The second vice president and Minister of Labor and Social Economy, , is visiting California (United States), studying the challenges posed by artificial intelligence and digital transformation in jobs. He is holding meetings with democratic leaders, unions and worker groups to understand the panorama in depth in a territory that, if it were a country, would be the fourth largest economy in the world.
Especially striking has been his charge against the labor and business organization model of , as well as against the large US technology companies that do not pay taxes in Spain. “What I am telling Amazon is that you cannot work 120 hours a week. What I am telling Amazon is that it cannot have biometric control systems whose data is used against workers,” he denounced, for example, at the University of California, where he also recalled that the Spanish Executive also works on firms like Uber, since its workers “do not have insurance policies” and run risks.
In his agenda these days, Díaz has also added, this past morning, in which he has once again insisted on these ideas. He says he finds “parallels” between what happens in large American firms and in our country. “Big technology companies use a labor policy based on not having labor rights and exploiting workers. For example, Amazon makes its workers extend their working hours between 90 and 120 hours a week and without limits on labor and human rights. My country is the first country in the world right now that has regulated this matter,” he recalls.
When asked by journalist Juan Carlos López what Spain is doing differently, both in terms of employment and purely economic matters, to the point of being the large advanced economy that is growing the most for the second consecutive year (), Díaz has defended that “Spain is the first economy today in the OECD, which is growing at 3.2%, and it does so fundamentally from the world of work”, which is its subject.
“We have made public policies in the Ministry of Labor, a great labor reform, which has given stability in employment and which means that today in our country, for the first time, and we are also the EU country that generates employment and also provides quality employment,” he has exposed to a public little familiar with what in Spain has been a good part of this legislature. Galician politics adds, to these policies, another key that makes things different: “the systematic increase in the interprofessional minimum wage.”
“In short, and here we do have parallels with the state of California, raising the minimum wage, that is, improving the wages of working people, and providing job security also improves the economy and therefore also improves internal demand. It is the best public policy that we can deploy,” he argues.
Lessons about what is and what is not
On his journey, he says he draws clear lessons on the do’s and don’ts of workplace matters. “The first, that labor rights can be lost quickly,” as researchers at the University of Berkeley have told him, for example, not only due to new technologies such as Artificial Intelligence, but also due to “the deregulation process that the “want.” A vision that, he denounces, he not only wants to implement in the United States, but “in the entire world.”
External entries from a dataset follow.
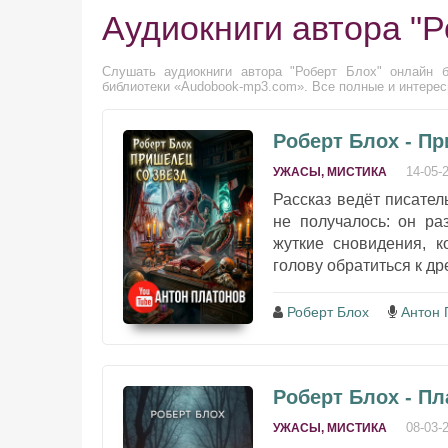
Аудиокниги автора "Р
Слушать аудиокниги автора "Роберт Блох" онлайн б
библиотеки «Audobook-mp3.com». Все полные и интересн
Роберт Блох - Пр
14-05-
УЖАСЫ, МИСТИКА
Рассказ ведёт писател
не получалось: он ра
жуткие сновидения, к
голову обратиться к д
Роберт Блох
Антон 
Роберт Блох - П
08-03-
УЖАСЫ, МИСТИКА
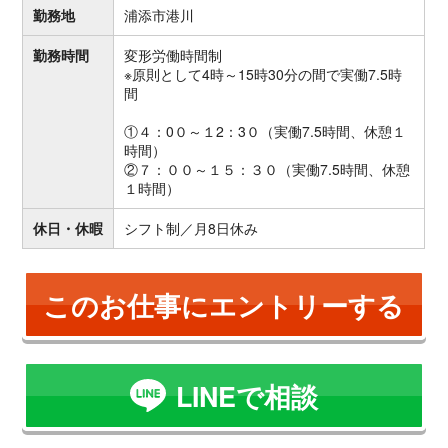
勤務地
浦添市港川
勤務時間
変形労働時間制
※原則として4時～15時30分の間で実働7.5時
間
①４：0０～１2：3０（実働7.5時間、休憩１
時間）
②７：００～１５：３０（実働7.5時間、休憩
１時間）
休日・休暇
シフト制／月8日休み
このお仕事にエントリーする
LINEで相談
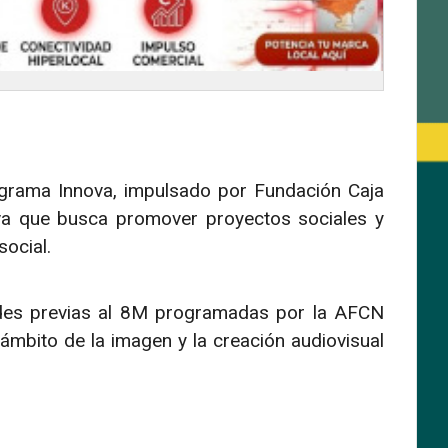
ograma Innova, impulsado por Fundación Caja
tiva que busca promover proyectos sociales y
ocial.
ades previas al 8M programadas por la AFCN
l ámbito de la imagen y la creación audiovisual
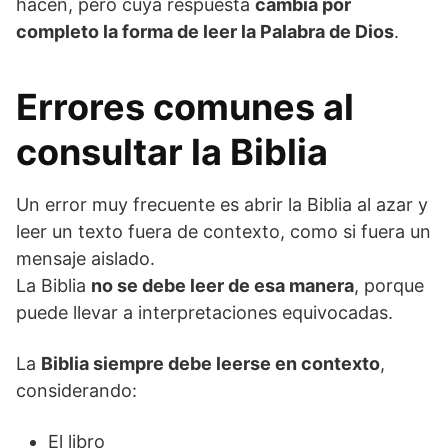
hacen, pero cuya respuesta
cambia por
completo la forma de leer la Palabra de Dios
.
Errores comunes al
consultar la Biblia
Un error muy frecuente es abrir la Biblia al azar y
leer un texto fuera de contexto, como si fuera un
mensaje aislado.
La Biblia
no se debe leer de esa manera
, porque
puede llevar a interpretaciones equivocadas.
La
Biblia siempre debe leerse en contexto
,
considerando:
El libro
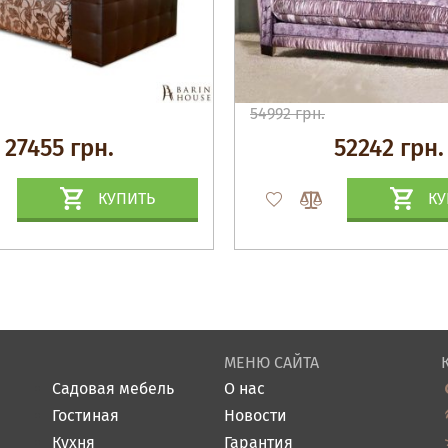
54992 грн.
27455 грн.
52242 грн.
КУПИТЬ
КУ
МЕНЮ САЙТА
Садовая мебель
О нас
Гостиная
Новости
Кухня
Гарантия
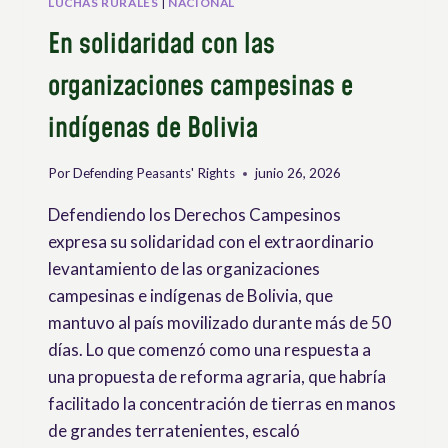
LUCHAS RURALES
|
NACIONAL
En solidaridad con las
organizaciones campesinas e
indígenas de Bolivia
Por
Defending Peasants' Rights
junio 26, 2026
Defendiendo los Derechos Campesinos
expresa su solidaridad con el extraordinario
levantamiento de las organizaciones
campesinas e indígenas de Bolivia, que
mantuvo al país movilizado durante más de 50
días. Lo que comenzó como una respuesta a
una propuesta de reforma agraria, que habría
facilitado la concentración de tierras en manos
de grandes terratenientes, escaló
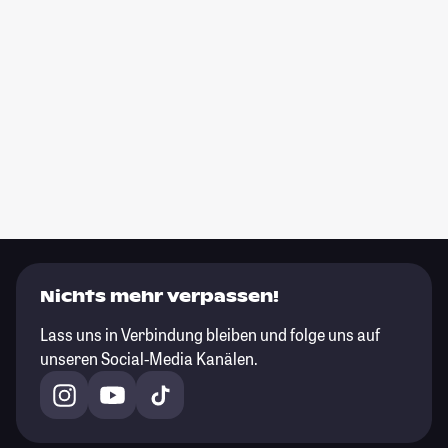
Nichts mehr verpassen!
Lass uns in Verbindung bleiben und folge uns auf
unseren Social-Media Kanälen.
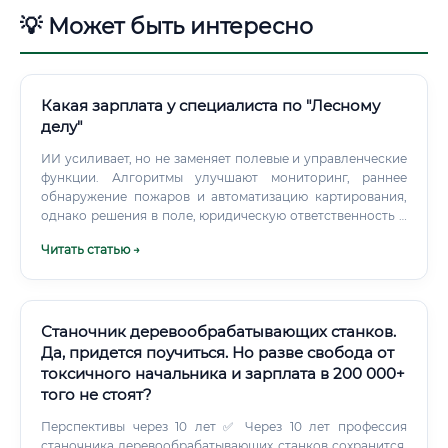
💡 Может быть интересно
Какая зарплата у специалиста по "Лесному
делу"
ИИ усиливает, но не заменяет полевые и управленческие
функции. Алгоритмы улучшают мониторинг, раннее
обнаружение пожаров и автоматизацию картирования,
однако решения в поле, юридическую ответственность и
организацию работ несут люди.
Читать статью →
Станочник деревообрабатывающих станков.
Да, придется поучиться. Но разве свобода от
токсичного начальника и зарплата в 200 000+
того не стоят?
Перспективы через 10 лет ✅ Через 10 лет профессия
станочника деревообрабатывающих станков сохранится,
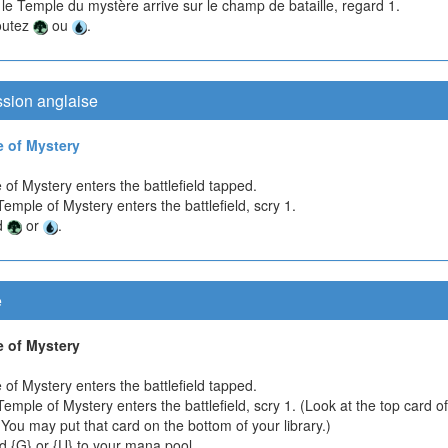
le Temple du mystère arrive sur le champ de bataille, regard 1.
outez
ou
.
ssion anglaise
 of Mystery
of Mystery enters the battlefield tapped.
mple of Mystery enters the battlefield, scry 1.
d
or
.
e
 of Mystery
of Mystery enters the battlefield tapped.
mple of Mystery enters the battlefield, scry 1. (Look at the top card o
. You may put that card on the bottom of your library.)
d {G} or {U} to your mana pool.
He continues with the fear that the unions have transmitted to him “due to the reprisals that the new Administration is practicing on migrants, LGTBIQ+ people or, simply, in the world of work and racialized people.” Therefore, “the learning is that we have to share a global agenda, Trump and many international leaders are carrying an agenda that is against workers and against unions,” he insists, and that is why he prefers that progressive forces share an agenda and commitment “of a global nature” to “defend the dignity of working people and defend the rights of women, racialized people, migrants and LGTBIQ+ people.”
But the vice president’s depth charge has come when she has been consulted about the , which Trump has launched to expel them in an unprecedented number. Can Spain be a destination for all these desperate people? Díaz has defended that ours “is a country based on diversity, that knows emigration well, that knows immigration well and, therefore, practices immigration policies based on human rights and dignity.” For this reason, “Spain does not share the policy that is being deployed from the US and if you allow me, with humility, I join the Pope’s recent words about the raid campaigns that the North American administration has against migrants,” he indicated. , North American and Peruvian, has called for a “deep reflection” on how migrants are treated in their native country. Last week, he recalled that Christians will be judged by “how they welcomed the foreigner,” in reference to the ICE raids.
“There is terror about the mass expulsion by the Trump Administration, and this is precisely what is not decent and dignified in the 21st century”
“Countries are based precisely on diversity and everything, above all, focuses on the fact that we are human beings, that we deserve dignity, opportunities,” the head of Labor insists on CNN. “Above all, what we need is in the world,” he elaborates. Therefore, he says, “of course Spain makes inclusion and the banner of human rights one of its public policies, but it is also true that I have to take advantage of this interview to point out that we do not share at all the terror that the North American administration is causing in this matter,” he denounced. “Notice that these days, with all the meetings I have had, with many sectors, including cultural ones, there is terror about the mass expulsion by the Trump Administration, and this is precisely what is not decent and dignified in the 21st century,” he concludes.
Okay, they are not three facts, they are a noun and two adjectives, more than three facts, but Trump will not be amused if he hears them… there is no doubt about that.